As a designer for BlueDot Inc. in the summer of 2016, I designed for their upcoming suite of consumer applications focused on international travel, infectious diseases, and diagnostic tools. Currently, BlueDot has their first consumer app, George, which provides the user information on environmental and health risks, based on their location or chosen locations, aggragated by city.
Wyatt is George's successor, which includes more personalizations, travel preparation, and a medical diagnostic feature.
Easier air travel means easier spread of diseases.
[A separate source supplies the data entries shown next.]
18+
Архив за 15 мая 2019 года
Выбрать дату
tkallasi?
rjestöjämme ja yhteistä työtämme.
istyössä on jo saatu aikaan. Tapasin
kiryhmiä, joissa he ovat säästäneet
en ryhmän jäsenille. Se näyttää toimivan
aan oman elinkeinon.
The North American traveller market needs a mobile and accessible solution for assisting them with their awareness, preparation, and treatment with regards to travel-related diseases. They need a tool that takes them an extra step further than preparation—which should ultimately get them to treatment in case of acquiring an infectious disease, especially while travelling.
To begin with, factors such as climate, migration of animals and insect vectors are already changing and creating suitable environments for diseases to thrive in—alarmingly, even in environments they were not suitable in before. But most importantly, the unprecedented rate of international travel (surpassing 3.5 billion in 2015) parallels the rapid spread and increase of disease-acquisition risk of both old and novel diseases worldwide.
Wyatt is a travel health mobile app focused on preventing and resolving travel-related infectious diseases through travel preparation and differential diagnosis. Empowering travelers with information about travel-related health risks will help them avoid getting sick and spreading illnesses.
Google Ventures' Jake Knapp, Zeratsky, and Kowitz wrote a book in early 2016 about their design sprint process which claims to let you solve and test ideas in five days. This was the perfect process to incorporate in the new design of a consumer mobile app, given the timeline.
Long-term goals, sprint questions, and targets were established on the first day. After conducting a concept map and How Might We exercise with BlueDot's founder, I ended up with this final concept map. In this map arose the obvious targets to work with—the traveller and their research of travel preparations and medical-related conditions.
Next, various solutions were ideated and sketched, with competitors in mind for competitive benchmarking and remixing and improving upon existing ideas. These competitors were analyzed beforehand in a comprehensive competitive analysis done for 13 apps and services.
As a rule of thumb (or of Nielsen), 5 users are would optimally find 85% of all usability issues. Within BlueDot, 7 people were recruited through an interview screener. These participants were asked to answer 15 minutes worth of contextual and behavioural questions to validate or invaliate the persona hypotheses, and to gain insights from potential users' behaviours and attitudes towards health and travel.